Silvio Lang, experto en la obra de la autora y director de Querido Ibsen: soy Nora, comenta que su emergencia del Instituto Di Tella en los 70’ incitó a que la acusaran de extranjerizante. “Ahí todos los hombres, los machos de la dramaturgia argentina -Ricardo Halac, Tito Cossa, Dragún-, la acusan de beckettiana, pese a que ella nunca había leído hasta ese momento a Becket. Fue un periodo de mucha exclusión. Era la primera mujer que escribía y estrenaba obras, sólo antecedida por Salvadora Medina Onrubia, la abuela de Copi”, recalca Lang.
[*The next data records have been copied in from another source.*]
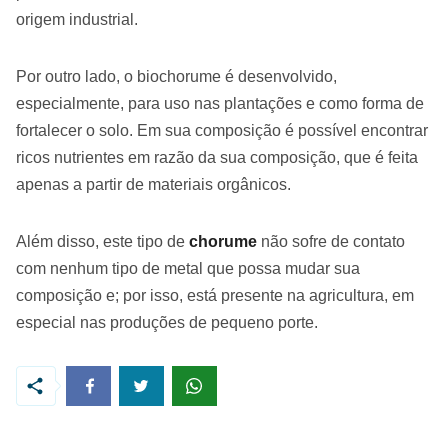
origem industrial.
Por outro lado, o biochorume é desenvolvido,
especialmente, para uso nas plantações e como forma de
fortalecer o solo. Em sua composição é possível encontrar
ricos nutrientes em razão da sua composição, que é feita
apenas a partir de materiais orgânicos.
Além disso, este tipo de
chorume
não sofre de contato
com nenhum tipo de metal que possa mudar sua
composição e; por isso, está presente na agricultura, em
especial nas produções de pequeno porte.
Ser escritora y romper los moldes de la tradición dramática no fue fácil. Cuando en 1965 estrena El desatino, una amplia polémica la envolvió. No sólo generó un quiebre con los códigos dominantes del costumbrismo, sino que también fue relegada por su estreno en el Di Tella, considerado un reducto snob por muchos autores de izquierda, y por considerar su obra ajena a la realidad social argentina.
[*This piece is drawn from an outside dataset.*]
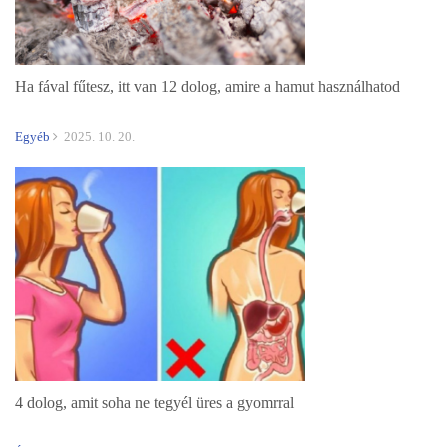
Ha fával fűtesz, itt van 12 dolog, amire a hamut használhatod
Egyéb
2025. 10. 20.
4 dolog, amit soha ne tegyél üres a gyomrral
Con Los siameses (1967) y El campo (1968) se fue consolidando como una de las autoras más originales y potentes de su tiempo. No fue sino hasta la dictadura militar de Videla que empezó a ser comprendida más allá de su propuesta vanguardista, la cual estaba conectada al contexto local, pero a su modo.
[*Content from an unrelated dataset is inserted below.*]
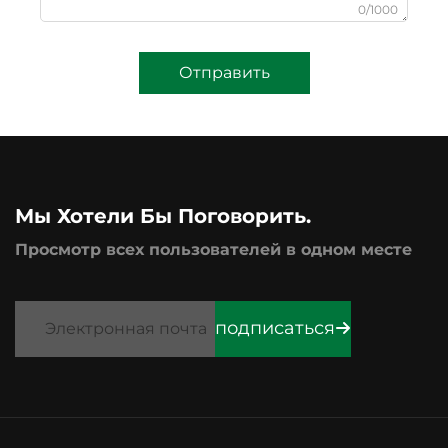
0/1000
Отправить
Мы Хотели Бы Поговорить.
Просмотр всех пользователей в одном месте
подписаться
Su novela Ganarse la muerte fue prohibida por la dictadura, por considerarla “contraria a la institución familiar y al orden social”. Con este obstáculo y la compleja situación del país, Gambaro decide partir al exilio en Barcelona junto a su pareja, el escultor Juan Carlos Distéfano. En Europa, Ganarse la muerte fue traducida al francés por una editorial feminista que expuso a la autora a nuevas preocupaciones. “A partir de ese viaje tuve otra visión. Empezaron a surgir en mis obras más personajes femeninos, me importó más, y empecé a estar muy atenta a lo que pasaba con las mujeres”.
Las obras de Gambaro rompieron con una sesgada tradición de personajes femeninos subordinados y marginados. Obras como La malasangre (1981), Antígona furiosa (1986), La señora Macbeth (2002), La persistencia (2004), Querido Ibsen: soy Nora (2013) y El don (2015), impulsaron renovadas formas de pensar lo femenino.
En una sociedad latinoamericana marcada por la violencia de género, donde movimientos como los de Ni una menos claman por permanecer activos, y donde la literatura escrita por mujeres busca hacerse espacio más allá de categorizaciones simplistas, la obra de Gambaro es vigente y necesaria.
Incomprendida en sus inicios, hoy Gambaro es una autora unánimemente aplaudida. Las múltiples lecturas que ha tenido su obra -desde un primer vínculo con tendencias extranjerizantes, como el absurdo, pasando después a un teatro ético- tienden a reducir el alcance y la complejidad de su escritura. La solidez de su obra no admite encasillamientos ni menos interpretaciones concluyentes.
Con una producción imparable -la colección que reúne sus obras de teatro tiene 7 tomos-, la escritura de Gambaro navega por la violencia de las relaciones. La crueldad, la subordinación y el abuso de poder se desenvuelven no sólo en espacios institucionalizados, sino también en los cotidianos, como la familia y el matrimonio.
Con una perspectiva feminista muy intuitiva y personal, Gambaro propone un ejercicio que desplaza la mirada para hacer circular lo fragmentario, lo débil y lo despreciado, tal como explica Silvio Lang en la introducción de El teatro reunido de Griselda Gambaro (Ediciones de la Flor, 2011).
Su mirada crítica, aguda y nunca complaciente sacude, conmueve e irrita. Toda su obra está ineludiblemente articulada con la sociedad. La recorre, la relee y la transgrede. Pero su forma no es inmediata ni facilista. Como dice Gambaro, “el teatro se muere si no se conecta con lo social. No es que lo tenga que hacer de una manera didáctica o polémica, pero lo social está en el primer pensamiento”.